White House reporters afraid to criticize the White House

Political journalists are angry at the Obama administration but unwilling to say so; isn't that a big problem?

Published April 28, 2010 6:29PM (EDT)

(updated below - Update II)

Politico's Josh Gerstein and Patrick Gavin have a long article describing the growing anger of the White House press corps towards the Obama White House.  Many of the grievances are petty, though some are serious and substantive (involving lack of transparency and media manipulation), but the passage that I found most revealing is this one:

Much of the criticism is off the record, both out of fear of retaliation and from worry about appearing whiny. But those views were voiced by a cross section of the television, newspaper and magazine journalists who cover the White House.

Just think about that for a minute.  National political reporters are furious over various White House practices involving transparency and information control, but are unwilling  to say so for attribution due to fear of "retaliation," instead insisting on hiding behind a wall of anonymity (which Politico, needless to say, happily provides).  Isn't that a rather serious problem:  that the White House press corps is afraid to criticize the President and the White House for fear of losing access and suffering other forms of retribution?  What does that say about their "journalism"?  It's the flip side of those White House reporters who need the good graces of Obama aides for their behind-the-scenes books and thus desperately do their bidding:  what kind of reporter covering the White House would possibly admit that they're afraid to say anything with their names attached that might anger the President and his aides?  How could you possibly be a minimally credible White House reporter if you have that fear?  Doesn't that unwillingness rather obviously render their reporting worthless?

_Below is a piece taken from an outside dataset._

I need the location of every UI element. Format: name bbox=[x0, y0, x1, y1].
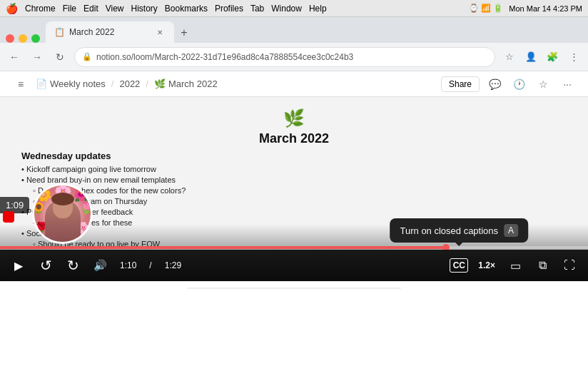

The article notes that aside from punishing reporters who say things it dislikes, the White House rewards those reporters (with special "scoops" and other privileges) who subserviently promote its agenda, and specifically identifies White House "favorites" David Sanger of The New York Times (the Judy Miller of The Iran Threat) and Richard Wolffe (the single most sycophantic White House stenographer after Jonathan Alter).  It's nice that the White House's most loyal journalist-servants are petted on their head for their Good Behavior (it'd be sad to see that level of devotion go completely unrewarded).  I'm sure Alter and Ryan Lizza's Obama books will be accordingly suffuse with White House favors.  I can't recall reading any sentence quite as illustrative as this one from Politico stating (without any irony) that White House reporters insisted upon anonymity because they're afraid of angering the White House with their public statements.

* * * * * 

For those in New York City, several groups, including the ACLU, are hosting a very interesting event this Thursday night entitled "Face to Face:  Confronting the Torturers."  Event information is here.

 

UPDATE:  Michael Calderone, who recently left Politico to join Yahoo News, had a very similar story a week or so ago detailing the growing animosity between the White House press corps and the Obama White House over issues of transparency and the like (animosity strangely absent during the full-scale information blackout of the Bush years).  Calderone's article also detailed how reporters who anger the White House are punished and the ones who please them are rewarded, and included this quote from Richard Wolffe:  "the White House has been very good to me."  They certainly have, Richard.  And you've been very good to them, too.  It's a very warm, loving, favor-providing, mutually beneficial relationship -- just like "reporters" are supposed to have with the political officials they cover.

 

UPDATE II:  The Calderone article also contain this amazing sentence:

The Obama team came to Washington promising transparency, but White House reporters say privately that the administration is not living up to that pledge.

If that complaint is actually true, isn't that something that reporters should be saying publicly, not "privately"?  Isn't saying such things publicly sort of what being a "journalist" means?